# Work to be completed:
The answer is one number: how many lines in the data below hold "furigana".

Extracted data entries
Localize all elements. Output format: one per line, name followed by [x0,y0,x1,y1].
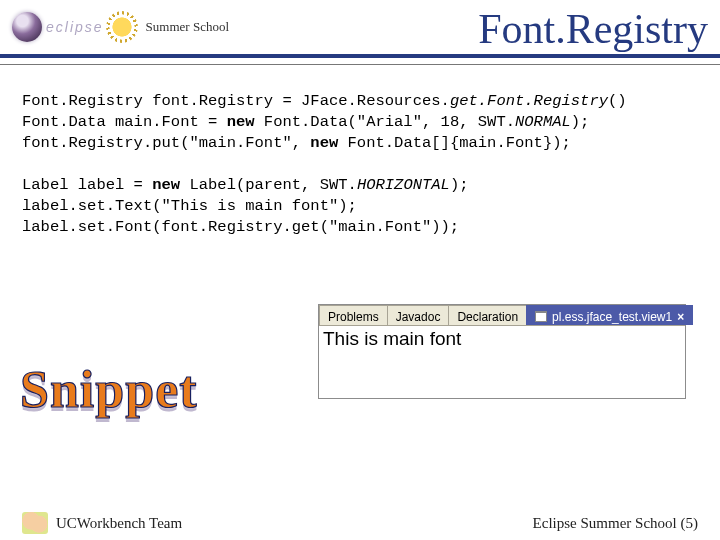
eclipse-ball-icon [12,12,42,42]
header-bar: eclipse Summer School Font.Registry [0,0,720,58]
footer-left-text: UCWorkbench Team [56,515,182,532]
footer: UCWorkbench Team Eclipse Summer School (… [0,512,720,534]
sun-icon [110,15,134,39]
code-keyword: new [152,176,180,194]
divider [0,64,720,65]
code-text: ); [450,176,469,194]
code-text: () [608,92,627,110]
code-keyword: new [310,134,338,152]
page-title: Font.Registry [478,5,708,53]
tab-declaration[interactable]: Declaration [448,305,527,325]
code-text: Font.Data("Arial", 18, SWT. [255,113,515,131]
tab-active-label: pl.ess.jface_test.view1 [552,310,672,324]
summer-school-label: Summer School [146,19,229,35]
code-text: Label(parent, SWT. [180,176,357,194]
code-text: label.set.Font(font.Registry.get("main.F… [22,218,459,236]
close-icon[interactable]: × [677,310,684,324]
view-tabstrip: Problems Javadoc Declaration pl.ess.jfac… [319,305,685,326]
team-icon [22,512,48,534]
tab-active-view[interactable]: pl.ess.jface_test.view1 × [526,305,693,325]
view-icon [535,311,547,322]
code-text: get.Font.Registry [450,92,608,110]
code-block: Font.Registry font.Registry = JFace.Reso… [22,91,720,237]
code-text: Font.Data main.Font = [22,113,227,131]
header-left: eclipse Summer School [12,12,229,42]
view-body: This is main font [319,326,685,398]
code-text: Font.Data[]{main.Font}); [338,134,571,152]
code-text: NORMAL [515,113,571,131]
footer-right-text: Eclipse Summer School (5) [533,515,698,532]
code-text: HORIZONTAL [357,176,450,194]
code-text: label.set.Text("This is main font"); [22,197,357,215]
eclipse-text: eclipse [46,19,104,35]
code-text: Font.Registry font.Registry = JFace.Reso… [22,92,450,110]
code-text: Label label = [22,176,152,194]
code-keyword: new [227,113,255,131]
tab-javadoc[interactable]: Javadoc [387,305,450,325]
eclipse-logo: eclipse [12,12,104,42]
snippet-wordart: Snippet [20,360,198,419]
footer-left: UCWorkbench Team [22,512,182,534]
eclipse-view-panel: Problems Javadoc Declaration pl.ess.jfac… [318,304,686,399]
code-text: ); [571,113,590,131]
code-text: font.Registry.put("main.Font", [22,134,310,152]
tab-problems[interactable]: Problems [319,305,388,325]
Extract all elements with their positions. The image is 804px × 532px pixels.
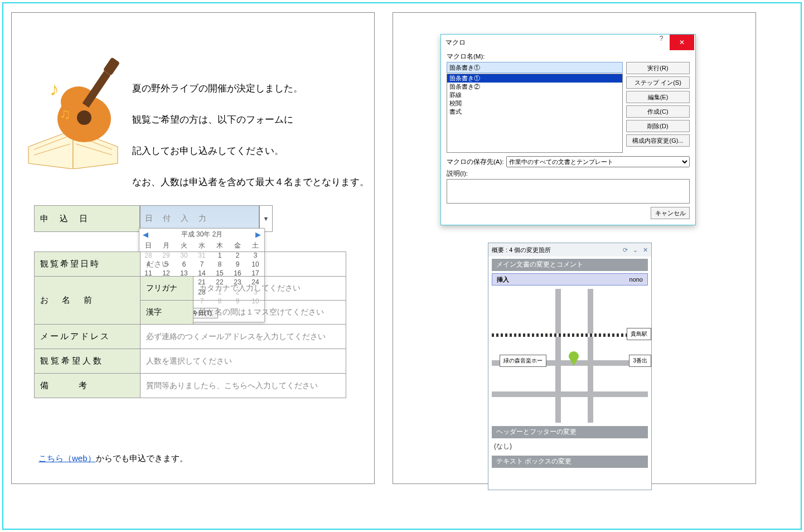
cancel-button[interactable]: キャンセル: [651, 207, 690, 219]
web-link-line: こちら（web）からでも申込できます。: [38, 453, 188, 464]
description-box[interactable]: [447, 179, 690, 204]
close-panel-icon[interactable]: ✕: [643, 246, 648, 253]
insert-label: 挿入: [497, 275, 509, 284]
kanji-label: 漢字: [141, 301, 193, 325]
macro-name-input[interactable]: [447, 62, 623, 73]
run-button[interactable]: 実行(R): [626, 62, 690, 74]
map-snippet: 貴島駅 3番出 緑の森音楽ホー: [492, 289, 648, 423]
edit-button[interactable]: 編集(E): [626, 91, 690, 103]
macro-store-select[interactable]: 作業中のすべての文書とテンプレート: [506, 156, 690, 167]
review-panel: 概要 : 4 個の変更箇所 ⟳ ⌄ ✕ メイン文書の変更とコメント 挿入 non…: [488, 243, 652, 490]
none-text: (なし): [488, 439, 651, 453]
table-row: 観覧希望日時 ださい: [35, 252, 346, 277]
dow-cell: 火: [175, 240, 193, 251]
intro-text: 夏の野外ライブの開催が決定しました。 観覧ご希望の方は、以下のフォームに 記入し…: [132, 73, 369, 198]
review-summary: 概要 : 4 個の変更箇所: [492, 246, 551, 254]
dialog-title: マクロ: [445, 38, 466, 47]
section-header-footer: ヘッダーとフッターの変更: [492, 426, 648, 438]
application-date-label: 申込日: [34, 205, 140, 232]
macro-list-item[interactable]: 罫線: [447, 91, 622, 99]
table-row: 備考 質問等ありましたら、こちらへ入力してください: [35, 374, 346, 398]
guitar-illustration: ♪ ♫: [23, 57, 123, 169]
name-label: お名前: [35, 277, 141, 325]
organizer-button[interactable]: 構成内容変更(G)...: [626, 134, 690, 147]
refresh-icon[interactable]: ⟳: [623, 246, 628, 253]
svg-point-8: [77, 110, 91, 125]
macro-name-label: マクロ名(M):: [447, 52, 690, 61]
kanji-field[interactable]: 姓と名の間は１マス空けてください: [193, 301, 346, 325]
email-label: メールアドレス: [35, 325, 141, 349]
note-label: 備考: [35, 374, 141, 398]
intro-line-2: 観覧ご希望の方は、以下のフォームに: [132, 104, 369, 136]
collapse-icon[interactable]: ⌄: [633, 246, 638, 253]
svg-text:♪: ♪: [50, 78, 59, 99]
table-row: メールアドレス 必ず連絡のつくメールアドレスを入力してください: [35, 325, 346, 349]
dow-cell: 月: [157, 240, 175, 251]
insert-change-item[interactable]: 挿入 nono: [492, 273, 648, 286]
prev-month-arrow[interactable]: ◀: [143, 230, 148, 239]
dow-cell: 日: [139, 240, 157, 251]
help-button[interactable]: ?: [653, 35, 670, 50]
dow-cell: 木: [211, 240, 229, 251]
web-link[interactable]: こちら（web）: [38, 453, 96, 463]
dow-cell: 水: [193, 240, 211, 251]
application-form: 観覧希望日時 ださい お名前 フリガナ カタカナで入力してください 漢字 姓と名…: [34, 252, 346, 398]
macro-list-item[interactable]: 書式: [447, 108, 622, 116]
close-button[interactable]: ✕: [670, 35, 694, 50]
macro-list-item[interactable]: 校閲: [447, 99, 622, 108]
station-1: 貴島駅: [627, 328, 651, 340]
macro-list-item[interactable]: 箇条書き②: [447, 83, 622, 91]
dialog-titlebar: マクロ ? ✕: [441, 35, 695, 50]
intro-line-1: 夏の野外ライブの開催が決定しました。: [132, 73, 369, 104]
station-2: 3番出: [629, 355, 651, 367]
svg-text:♫: ♫: [60, 105, 71, 122]
insert-author: nono: [629, 276, 643, 283]
dow-cell: 金: [229, 240, 246, 251]
section-main-changes: メイン文書の変更とコメント: [492, 259, 648, 271]
count-label: 観覧希望人数: [35, 349, 141, 374]
note-field[interactable]: 質問等ありましたら、こちらへ入力してください: [141, 374, 346, 398]
macro-list[interactable]: 箇条書き①箇条書き②罫線校閲書式: [447, 74, 623, 153]
furigana-field[interactable]: カタカナで入力してください: [193, 277, 346, 301]
map-pin-foot: [570, 360, 577, 366]
table-row: お名前 フリガナ カタカナで入力してください: [35, 277, 346, 301]
dow-cell: 土: [246, 240, 264, 251]
page-left: ♪ ♫ 夏の野外ライブの開催が決定しました。 観覧ご希望の方は、以下のフォームに…: [11, 12, 375, 484]
link-after-text: からでも申込できます。: [96, 453, 188, 463]
macro-store-label: マクロの保存先(A):: [447, 158, 504, 166]
calendar-title: 平成 30年 2月: [181, 230, 223, 239]
step-in-button[interactable]: ステップ イン(S): [626, 76, 690, 89]
venue-label: 緑の森音楽ホー: [500, 355, 546, 367]
intro-line-4: なお、人数は申込者を含めて最大４名までとなります。: [132, 167, 369, 198]
intro-line-3: 記入してお申し込みしてください。: [132, 136, 369, 167]
create-button[interactable]: 作成(C): [626, 105, 690, 118]
count-field[interactable]: 人数を選択してください: [141, 349, 346, 374]
email-field[interactable]: 必ず連絡のつくメールアドレスを入力してください: [141, 325, 346, 349]
page-right: マクロ ? ✕ マクロ名(M): 箇条書き①箇条書き②罫線校閲書式 実行(R) …: [393, 12, 756, 484]
next-month-arrow[interactable]: ▶: [255, 230, 261, 239]
table-row: 観覧希望人数 人数を選択してください: [35, 349, 346, 374]
furigana-label: フリガナ: [141, 277, 193, 301]
delete-button[interactable]: 削除(D): [626, 120, 690, 132]
macro-list-item[interactable]: 箇条書き①: [447, 74, 622, 83]
wish-date-placeholder[interactable]: ださい: [141, 252, 346, 277]
description-label: 説明(I):: [447, 170, 690, 178]
macro-dialog: マクロ ? ✕ マクロ名(M): 箇条書き①箇条書き②罫線校閲書式 実行(R) …: [440, 34, 696, 225]
section-textbox: テキスト ボックスの変更: [492, 456, 648, 468]
wish-date-label: 観覧希望日時: [35, 252, 141, 277]
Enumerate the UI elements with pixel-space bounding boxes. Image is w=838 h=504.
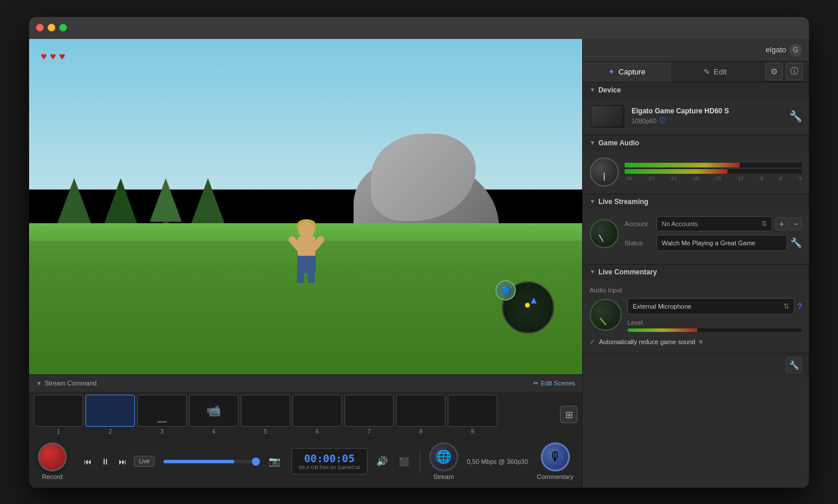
add-account-button[interactable]: + bbox=[775, 217, 788, 230]
progress-bar[interactable] bbox=[163, 460, 258, 463]
ls-knob-indicator bbox=[598, 234, 604, 241]
tree-top bbox=[150, 178, 182, 222]
device-image bbox=[590, 105, 625, 128]
wrench-icon: 🔧 bbox=[789, 360, 799, 370]
lc-knob[interactable] bbox=[590, 299, 622, 331]
transport-controls: ⏮ ⏸ ⏭ Live bbox=[81, 455, 155, 469]
status-row: Status Watch Me Playing a Great Game 🔧 bbox=[625, 235, 802, 251]
bottom-tool-button[interactable]: 🔧 bbox=[786, 357, 802, 373]
info-button[interactable]: ⓘ bbox=[786, 63, 803, 80]
char-arm-left bbox=[287, 235, 304, 253]
thumb-img-9[interactable] bbox=[448, 395, 497, 427]
meter-fill-2 bbox=[625, 169, 728, 174]
game-item-1: 🔵 bbox=[495, 280, 516, 301]
minimize-button[interactable] bbox=[48, 24, 55, 31]
meter-bars bbox=[625, 163, 802, 174]
device-resolution: 1080p60 ⓘ bbox=[632, 116, 782, 125]
scene-thumb-9[interactable]: 9 bbox=[448, 395, 497, 435]
tab-edit[interactable]: ✎ Edit bbox=[671, 62, 759, 82]
audio-meter-container: -36 -27 -21 -18 -15 -12 -9 -6 -3 bbox=[590, 158, 802, 187]
edit-icon: ✏ bbox=[533, 380, 539, 387]
tab-bar: ✦ Capture ✎ Edit ⚙ ⓘ bbox=[583, 62, 809, 83]
device-wrench-button[interactable]: 🔧 bbox=[789, 110, 802, 123]
char-arm-right bbox=[309, 235, 326, 253]
checkbox-icon[interactable]: ✓ bbox=[590, 338, 595, 346]
dot-indicator bbox=[699, 340, 703, 344]
scene-thumb-2[interactable]: 2 bbox=[85, 395, 135, 435]
thumb-img-4[interactable] bbox=[189, 395, 238, 427]
stream-button[interactable]: 🌐 bbox=[429, 442, 458, 471]
screenshot-button[interactable]: 📷 bbox=[266, 453, 283, 469]
scene-thumb-7[interactable]: 7 bbox=[344, 395, 394, 435]
audio-input-select-row: External Microphone ⇅ ? bbox=[627, 298, 802, 314]
thumb-img-2[interactable] bbox=[85, 395, 135, 427]
thumb-img-1[interactable] bbox=[34, 395, 83, 427]
help-icon[interactable]: ? bbox=[797, 302, 802, 311]
left-panel: ♥ ♥ ♥ bbox=[29, 39, 582, 488]
close-button[interactable] bbox=[36, 24, 44, 31]
thumb-img-7[interactable] bbox=[344, 395, 394, 427]
status-field[interactable]: Watch Me Playing a Great Game bbox=[657, 235, 787, 251]
scene-thumb-4[interactable]: 4 bbox=[189, 395, 238, 435]
scene-thumb-8[interactable]: 8 bbox=[396, 395, 445, 435]
game-scene: ♥ ♥ ♥ bbox=[29, 39, 582, 374]
scene-thumb-3[interactable]: ▬▬ 3 bbox=[137, 395, 187, 435]
device-info-icon[interactable]: ⓘ bbox=[659, 116, 666, 125]
char-pants bbox=[297, 256, 316, 273]
scene-thumb-6[interactable]: 6 bbox=[293, 395, 342, 435]
scene-thumb-1[interactable]: 1 bbox=[34, 395, 83, 435]
audio-input-select[interactable]: External Microphone ⇅ bbox=[627, 298, 794, 314]
play-pause-button[interactable]: ⏸ bbox=[99, 455, 112, 469]
device-section-title: Device bbox=[598, 86, 621, 94]
streaming-wrench-button[interactable]: 🔧 bbox=[790, 237, 802, 248]
thumb-img-5[interactable] bbox=[241, 395, 290, 427]
record-button[interactable] bbox=[38, 442, 67, 471]
char-leg-right bbox=[308, 271, 315, 283]
char-legs bbox=[297, 271, 315, 283]
meter-label-2: -27 bbox=[647, 176, 654, 181]
bitrate-display: 0,50 Mbps @ 360p30 bbox=[467, 458, 528, 465]
volume-icon[interactable]: 🔊 bbox=[376, 456, 388, 467]
account-select[interactable]: No Accounts ⇅ bbox=[657, 216, 772, 231]
meter-label-4: -18 bbox=[691, 176, 699, 181]
rewind-button[interactable]: ⏮ bbox=[81, 455, 94, 469]
fast-forward-button[interactable]: ⏭ bbox=[116, 455, 129, 469]
microphone-icon: 🎙 bbox=[549, 449, 562, 464]
settings-button[interactable]: ⚙ bbox=[765, 63, 783, 80]
ls-knob[interactable] bbox=[590, 219, 619, 248]
game-audio-title: Game Audio bbox=[598, 139, 639, 147]
thumb-img-3[interactable]: ▬▬ bbox=[137, 395, 187, 427]
commentary-button[interactable]: 🎙 bbox=[541, 442, 570, 471]
add-scene-button[interactable]: ⊞ bbox=[560, 406, 577, 423]
fullscreen-button[interactable]: ⬛ bbox=[397, 455, 411, 469]
thumb-num-2: 2 bbox=[109, 428, 112, 435]
edit-scenes-label: Edit Scenes bbox=[541, 380, 575, 387]
live-commentary-content: Audio Input External Microphone ⇅ bbox=[583, 280, 809, 353]
live-streaming-section: ▼ Live Streaming Account No Accounts bbox=[583, 194, 809, 264]
auto-reduce-label: Automatically reduce game sound bbox=[599, 338, 696, 345]
add-remove-buttons: + − bbox=[775, 217, 802, 230]
info-icon: ⓘ bbox=[790, 66, 798, 77]
thumb-num-7: 7 bbox=[368, 428, 371, 435]
meter-label-7: -9 bbox=[758, 176, 763, 181]
maximize-button[interactable] bbox=[59, 24, 67, 31]
thumb-img-6[interactable] bbox=[293, 395, 342, 427]
scene-thumb-5[interactable]: 5 bbox=[241, 395, 290, 435]
level-row: Level bbox=[627, 319, 802, 332]
audio-knob[interactable] bbox=[590, 158, 619, 187]
stream-section: 🌐 Stream bbox=[429, 442, 458, 480]
tab-actions: ⚙ ⓘ bbox=[759, 62, 809, 82]
live-streaming-header: ▼ Live Streaming bbox=[583, 194, 809, 209]
meter-label-1: -36 bbox=[625, 176, 632, 181]
live-streaming-content: Account No Accounts ⇅ + − bbox=[583, 209, 809, 264]
live-button[interactable]: Live bbox=[134, 456, 155, 467]
remove-account-button[interactable]: − bbox=[789, 217, 802, 230]
commentary-label: Commentary bbox=[537, 473, 573, 480]
edit-scenes-button[interactable]: ✏ Edit Scenes bbox=[533, 380, 575, 387]
sky bbox=[29, 39, 582, 190]
thumb-num-1: 1 bbox=[57, 428, 60, 435]
thumb-img-8[interactable] bbox=[396, 395, 445, 427]
account-value: No Accounts bbox=[662, 220, 698, 227]
tab-capture[interactable]: ✦ Capture bbox=[583, 62, 671, 82]
device-arrow: ▼ bbox=[590, 87, 595, 93]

# Task response:
2